- [Task description]:
Which lines run from the line with "Mask all regions" to the end of the entries? Write out exactly those, leaving out the pictures.

Saved data entries:
[Start of section]

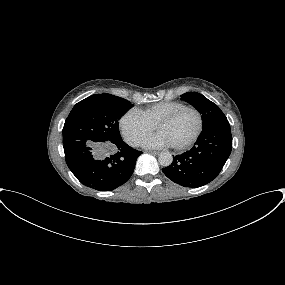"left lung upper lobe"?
Instances as JSON below:
<instances>
[{
	"instance_id": "5c2ea615",
	"label": "left lung upper lobe",
	"mask_w": 285,
	"mask_h": 285,
	"mask_svg": "<svg viewBox=\"0 0 285 285\" xmlns=\"http://www.w3.org/2000/svg\"><path fill=\"white\" fill-rule=\"evenodd\" d=\"M202 114L203 127L215 123H228L226 116L219 107L197 92H187L181 96Z\"/></svg>"
}]
</instances>
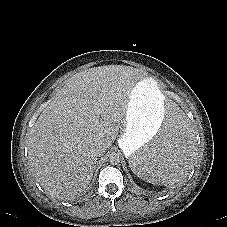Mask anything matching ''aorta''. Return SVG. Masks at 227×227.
<instances>
[{"instance_id":"762f6f07","label":"aorta","mask_w":227,"mask_h":227,"mask_svg":"<svg viewBox=\"0 0 227 227\" xmlns=\"http://www.w3.org/2000/svg\"><path fill=\"white\" fill-rule=\"evenodd\" d=\"M109 162L112 165H117L120 163V155L118 153L112 152L109 154Z\"/></svg>"}]
</instances>
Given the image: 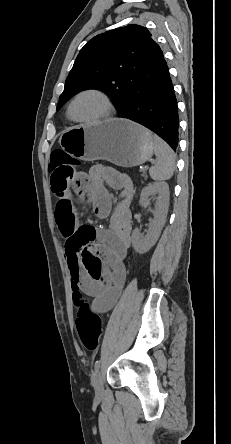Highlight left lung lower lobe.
Returning a JSON list of instances; mask_svg holds the SVG:
<instances>
[{"instance_id":"left-lung-lower-lobe-1","label":"left lung lower lobe","mask_w":231,"mask_h":444,"mask_svg":"<svg viewBox=\"0 0 231 444\" xmlns=\"http://www.w3.org/2000/svg\"><path fill=\"white\" fill-rule=\"evenodd\" d=\"M119 117L131 119L178 146V108L167 63L160 50L136 78Z\"/></svg>"}]
</instances>
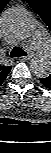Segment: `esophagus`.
Here are the masks:
<instances>
[{
    "label": "esophagus",
    "mask_w": 51,
    "mask_h": 153,
    "mask_svg": "<svg viewBox=\"0 0 51 153\" xmlns=\"http://www.w3.org/2000/svg\"><path fill=\"white\" fill-rule=\"evenodd\" d=\"M31 57H32L31 55L22 56V57H20V60H23V61L29 60Z\"/></svg>",
    "instance_id": "esophagus-1"
}]
</instances>
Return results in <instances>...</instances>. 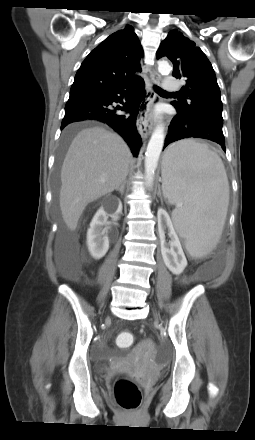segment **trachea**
Returning a JSON list of instances; mask_svg holds the SVG:
<instances>
[{"instance_id": "trachea-1", "label": "trachea", "mask_w": 255, "mask_h": 440, "mask_svg": "<svg viewBox=\"0 0 255 440\" xmlns=\"http://www.w3.org/2000/svg\"><path fill=\"white\" fill-rule=\"evenodd\" d=\"M154 89H155V91H156L158 94L179 95L178 92L169 93V92L163 90L162 88H160V87H158V86H154Z\"/></svg>"}]
</instances>
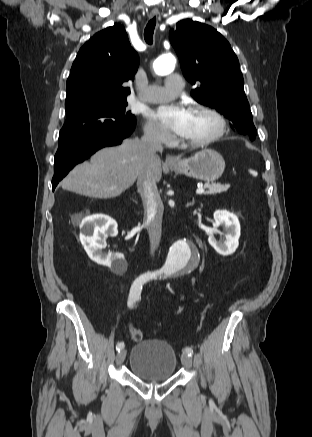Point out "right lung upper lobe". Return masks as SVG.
Masks as SVG:
<instances>
[{"label": "right lung upper lobe", "instance_id": "1", "mask_svg": "<svg viewBox=\"0 0 312 437\" xmlns=\"http://www.w3.org/2000/svg\"><path fill=\"white\" fill-rule=\"evenodd\" d=\"M138 64V54L121 24L96 33L74 60L67 79L65 106L126 101L130 89L122 84L133 80Z\"/></svg>", "mask_w": 312, "mask_h": 437}]
</instances>
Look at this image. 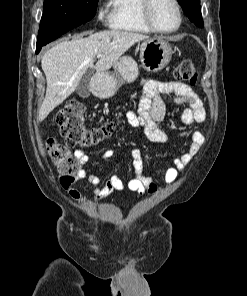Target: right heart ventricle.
<instances>
[{
    "mask_svg": "<svg viewBox=\"0 0 247 296\" xmlns=\"http://www.w3.org/2000/svg\"><path fill=\"white\" fill-rule=\"evenodd\" d=\"M143 0H110V26L115 30L132 33H151L142 16Z\"/></svg>",
    "mask_w": 247,
    "mask_h": 296,
    "instance_id": "right-heart-ventricle-1",
    "label": "right heart ventricle"
}]
</instances>
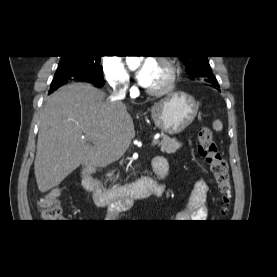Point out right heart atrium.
<instances>
[{
	"mask_svg": "<svg viewBox=\"0 0 277 277\" xmlns=\"http://www.w3.org/2000/svg\"><path fill=\"white\" fill-rule=\"evenodd\" d=\"M101 64L104 78L112 88L120 90L128 88L130 75L117 55H106Z\"/></svg>",
	"mask_w": 277,
	"mask_h": 277,
	"instance_id": "obj_1",
	"label": "right heart atrium"
}]
</instances>
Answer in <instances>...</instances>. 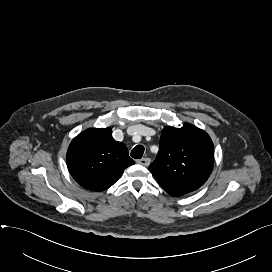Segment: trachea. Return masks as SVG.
Wrapping results in <instances>:
<instances>
[{
    "label": "trachea",
    "instance_id": "trachea-1",
    "mask_svg": "<svg viewBox=\"0 0 272 272\" xmlns=\"http://www.w3.org/2000/svg\"><path fill=\"white\" fill-rule=\"evenodd\" d=\"M144 154V147L142 145L135 146L131 151V157L140 159Z\"/></svg>",
    "mask_w": 272,
    "mask_h": 272
}]
</instances>
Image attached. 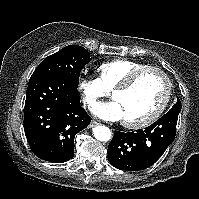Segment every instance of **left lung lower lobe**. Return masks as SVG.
<instances>
[{
    "mask_svg": "<svg viewBox=\"0 0 199 199\" xmlns=\"http://www.w3.org/2000/svg\"><path fill=\"white\" fill-rule=\"evenodd\" d=\"M179 111L170 110L154 124L135 132L115 131L107 153L109 162L124 171L152 166L173 142Z\"/></svg>",
    "mask_w": 199,
    "mask_h": 199,
    "instance_id": "obj_1",
    "label": "left lung lower lobe"
}]
</instances>
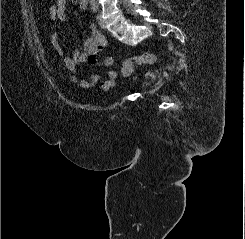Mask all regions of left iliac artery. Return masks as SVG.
I'll return each mask as SVG.
<instances>
[{"label": "left iliac artery", "mask_w": 245, "mask_h": 239, "mask_svg": "<svg viewBox=\"0 0 245 239\" xmlns=\"http://www.w3.org/2000/svg\"><path fill=\"white\" fill-rule=\"evenodd\" d=\"M91 7H92L93 12L98 11V3L95 0L91 1Z\"/></svg>", "instance_id": "1"}]
</instances>
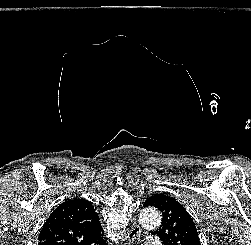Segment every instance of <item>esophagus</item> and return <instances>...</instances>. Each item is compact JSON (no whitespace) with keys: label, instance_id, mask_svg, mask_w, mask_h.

[End of section]

- [Response for this exercise]:
Mask all regions of left iliac artery. Return masks as SVG.
I'll return each mask as SVG.
<instances>
[{"label": "left iliac artery", "mask_w": 245, "mask_h": 239, "mask_svg": "<svg viewBox=\"0 0 245 239\" xmlns=\"http://www.w3.org/2000/svg\"><path fill=\"white\" fill-rule=\"evenodd\" d=\"M91 7H92L93 12L98 11V3L95 0L91 1Z\"/></svg>", "instance_id": "1"}]
</instances>
Segment every instance of <item>esophagus</item> and return <instances>...</instances>. Each item is compact JSON (no whitespace) with keys: label, instance_id, mask_svg, mask_w, mask_h.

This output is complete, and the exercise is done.